Hey folks,

Assume we’d train a neural network like this …

that gets trained doing a MNIST classification task. Assume the neurons are using linear actiavtions without any hidden layers just like in the above image.

Now my question: If we’d have a linear model like this and the first output vector for y would be

(0, 0, 0, 7, 0, 0, 0, 0, 0, 0 )

If we’d sum that vector up it would be 7. But if the target for training was 7, too but like this

(0, 0, 0, 0, 0, 0, 0, 7, 0, 0)

then the sums would be equal (7=7) and the loss would be zero although the first vector would have placed that value in the wrong position.

So to calculate the loss would we first sum up and then take the difference?
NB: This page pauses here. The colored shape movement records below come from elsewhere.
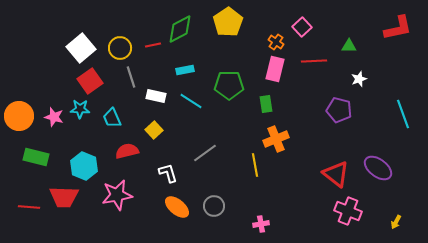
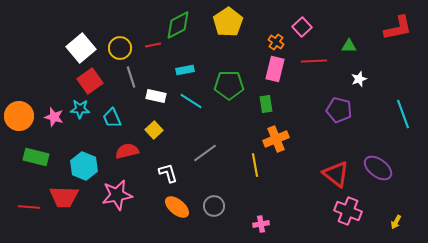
green diamond at (180, 29): moved 2 px left, 4 px up
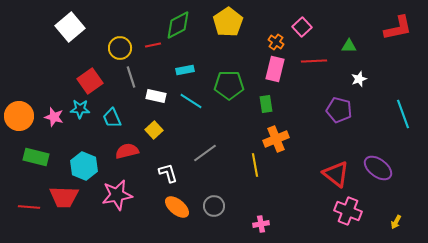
white square at (81, 48): moved 11 px left, 21 px up
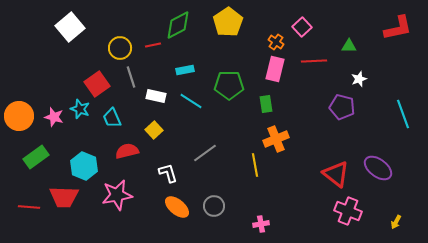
red square at (90, 81): moved 7 px right, 3 px down
cyan star at (80, 109): rotated 18 degrees clockwise
purple pentagon at (339, 110): moved 3 px right, 3 px up
green rectangle at (36, 157): rotated 50 degrees counterclockwise
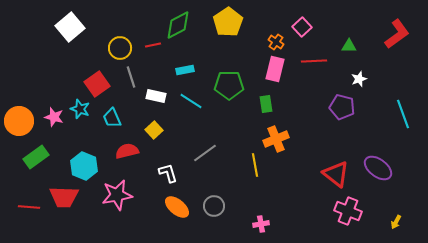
red L-shape at (398, 28): moved 1 px left, 6 px down; rotated 24 degrees counterclockwise
orange circle at (19, 116): moved 5 px down
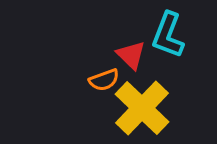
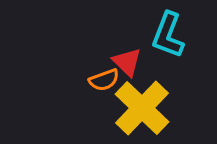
red triangle: moved 4 px left, 7 px down
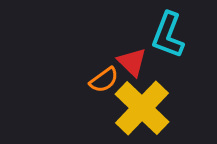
red triangle: moved 5 px right
orange semicircle: rotated 16 degrees counterclockwise
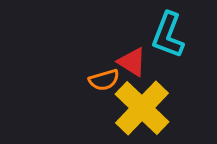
red triangle: rotated 12 degrees counterclockwise
orange semicircle: rotated 20 degrees clockwise
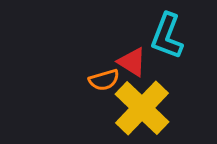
cyan L-shape: moved 1 px left, 1 px down
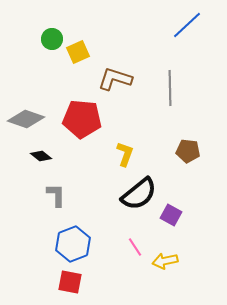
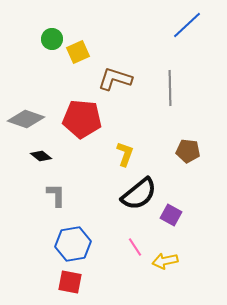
blue hexagon: rotated 12 degrees clockwise
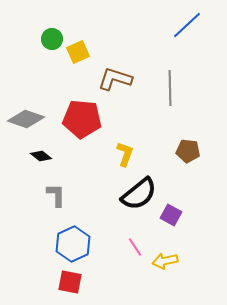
blue hexagon: rotated 16 degrees counterclockwise
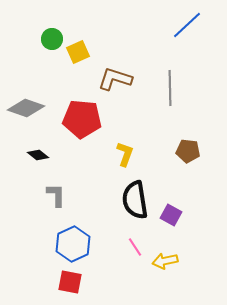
gray diamond: moved 11 px up
black diamond: moved 3 px left, 1 px up
black semicircle: moved 4 px left, 6 px down; rotated 120 degrees clockwise
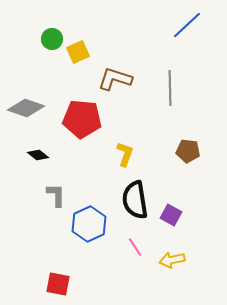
blue hexagon: moved 16 px right, 20 px up
yellow arrow: moved 7 px right, 1 px up
red square: moved 12 px left, 2 px down
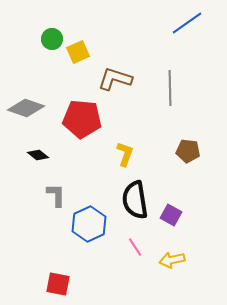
blue line: moved 2 px up; rotated 8 degrees clockwise
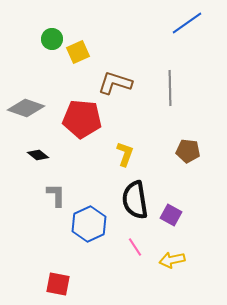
brown L-shape: moved 4 px down
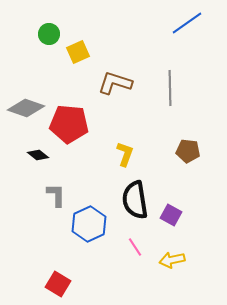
green circle: moved 3 px left, 5 px up
red pentagon: moved 13 px left, 5 px down
red square: rotated 20 degrees clockwise
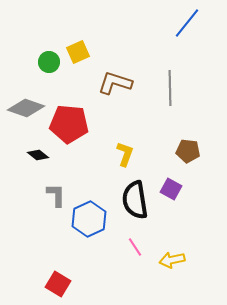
blue line: rotated 16 degrees counterclockwise
green circle: moved 28 px down
purple square: moved 26 px up
blue hexagon: moved 5 px up
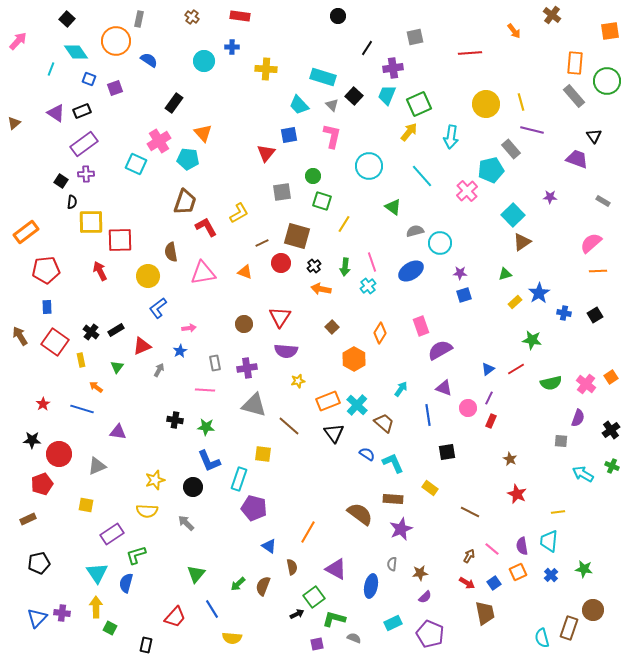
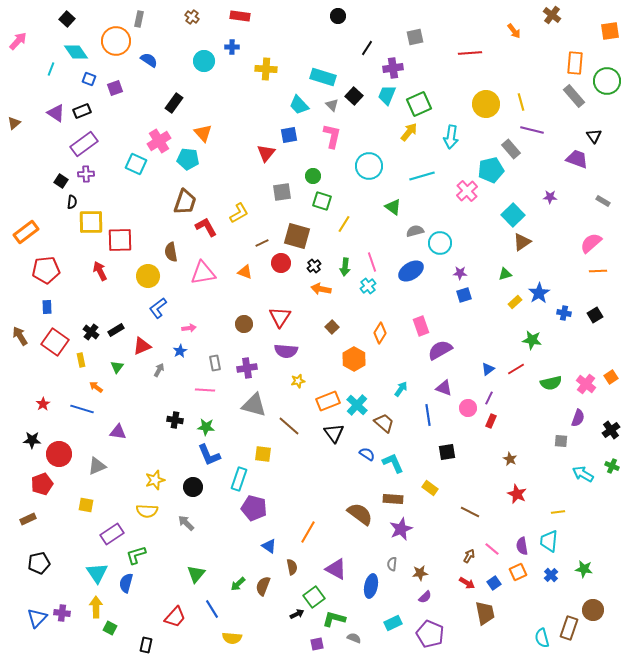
cyan line at (422, 176): rotated 65 degrees counterclockwise
blue L-shape at (209, 461): moved 6 px up
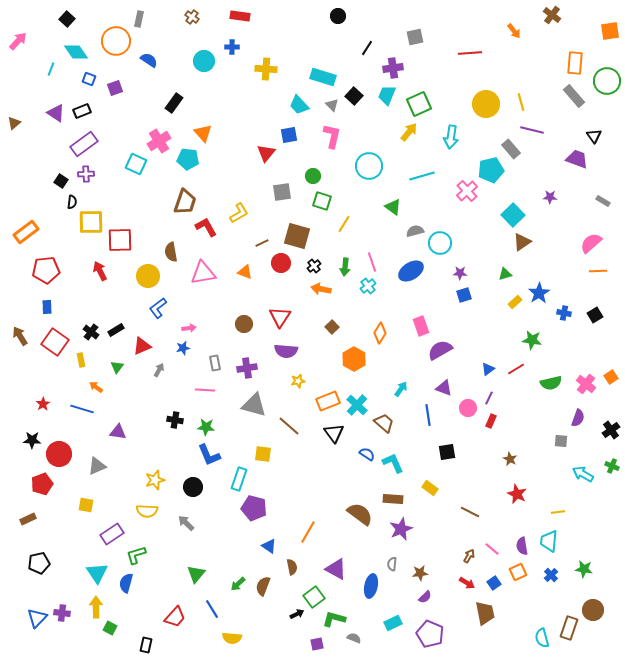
blue star at (180, 351): moved 3 px right, 3 px up; rotated 16 degrees clockwise
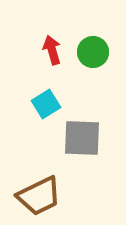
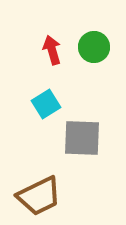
green circle: moved 1 px right, 5 px up
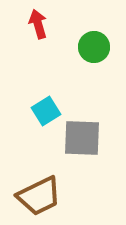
red arrow: moved 14 px left, 26 px up
cyan square: moved 7 px down
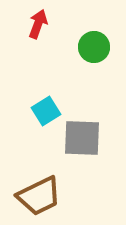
red arrow: rotated 36 degrees clockwise
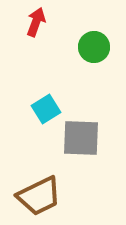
red arrow: moved 2 px left, 2 px up
cyan square: moved 2 px up
gray square: moved 1 px left
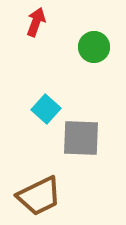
cyan square: rotated 16 degrees counterclockwise
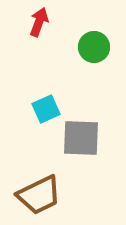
red arrow: moved 3 px right
cyan square: rotated 24 degrees clockwise
brown trapezoid: moved 1 px up
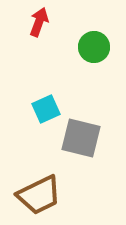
gray square: rotated 12 degrees clockwise
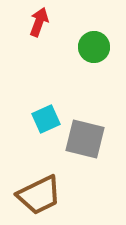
cyan square: moved 10 px down
gray square: moved 4 px right, 1 px down
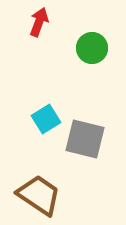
green circle: moved 2 px left, 1 px down
cyan square: rotated 8 degrees counterclockwise
brown trapezoid: rotated 120 degrees counterclockwise
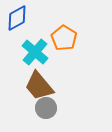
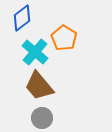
blue diamond: moved 5 px right; rotated 8 degrees counterclockwise
gray circle: moved 4 px left, 10 px down
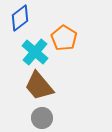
blue diamond: moved 2 px left
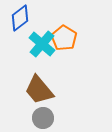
cyan cross: moved 7 px right, 8 px up
brown trapezoid: moved 4 px down
gray circle: moved 1 px right
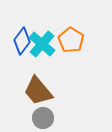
blue diamond: moved 2 px right, 23 px down; rotated 16 degrees counterclockwise
orange pentagon: moved 7 px right, 2 px down
brown trapezoid: moved 1 px left, 1 px down
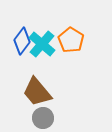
brown trapezoid: moved 1 px left, 1 px down
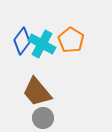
cyan cross: rotated 12 degrees counterclockwise
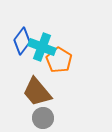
orange pentagon: moved 12 px left, 20 px down
cyan cross: moved 3 px down; rotated 8 degrees counterclockwise
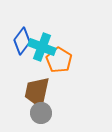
brown trapezoid: rotated 52 degrees clockwise
gray circle: moved 2 px left, 5 px up
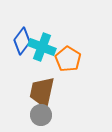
orange pentagon: moved 9 px right, 1 px up
brown trapezoid: moved 5 px right
gray circle: moved 2 px down
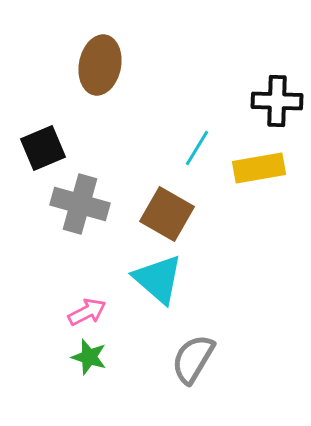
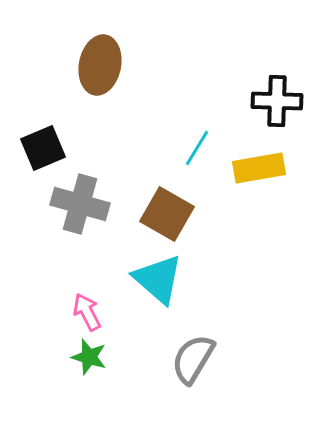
pink arrow: rotated 90 degrees counterclockwise
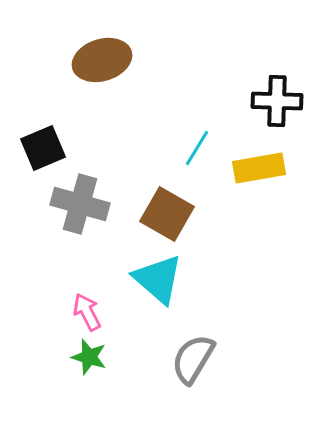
brown ellipse: moved 2 px right, 5 px up; rotated 62 degrees clockwise
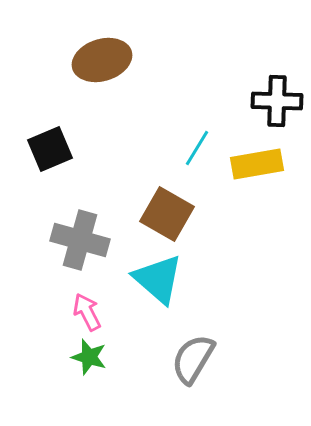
black square: moved 7 px right, 1 px down
yellow rectangle: moved 2 px left, 4 px up
gray cross: moved 36 px down
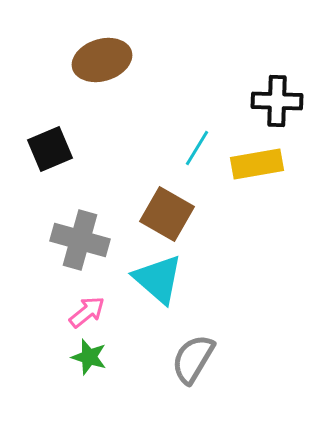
pink arrow: rotated 78 degrees clockwise
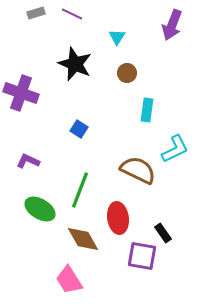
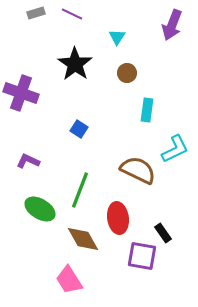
black star: rotated 12 degrees clockwise
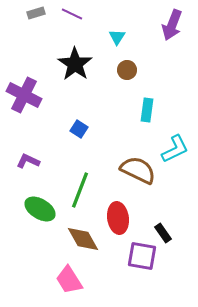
brown circle: moved 3 px up
purple cross: moved 3 px right, 2 px down; rotated 8 degrees clockwise
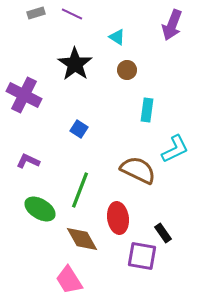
cyan triangle: rotated 30 degrees counterclockwise
brown diamond: moved 1 px left
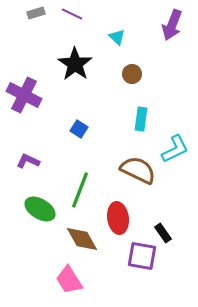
cyan triangle: rotated 12 degrees clockwise
brown circle: moved 5 px right, 4 px down
cyan rectangle: moved 6 px left, 9 px down
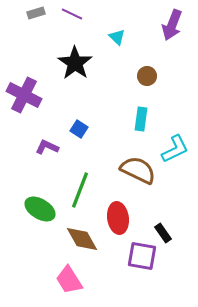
black star: moved 1 px up
brown circle: moved 15 px right, 2 px down
purple L-shape: moved 19 px right, 14 px up
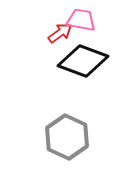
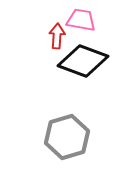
red arrow: moved 3 px left, 3 px down; rotated 50 degrees counterclockwise
gray hexagon: rotated 18 degrees clockwise
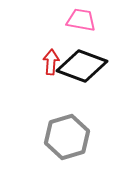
red arrow: moved 6 px left, 26 px down
black diamond: moved 1 px left, 5 px down
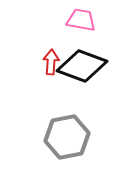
gray hexagon: rotated 6 degrees clockwise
Or first take the difference and then sum it up? If we’d take the difference first in this case it would be

(0,0,0,0,7,0,0,0,-7,0,0) Σ = 0

so suming it up afterwards would result in zero loss, too … That seems to be very conflicting … how does a MLP not confuse these calculations randomly?

Can someone explain to me how a linear neural network operates in that sense? From the perspective of loss calculation?

Can a linear neural network have negative values for the activations of its output neurons or its weights, too? In that case I assume it would be highly unlike to have a 7 in a position of a 4, because some negative weights will always drag down the first traget numbers calculation? But I’m not 100% sure about all of the above considerations … Can someone explain this?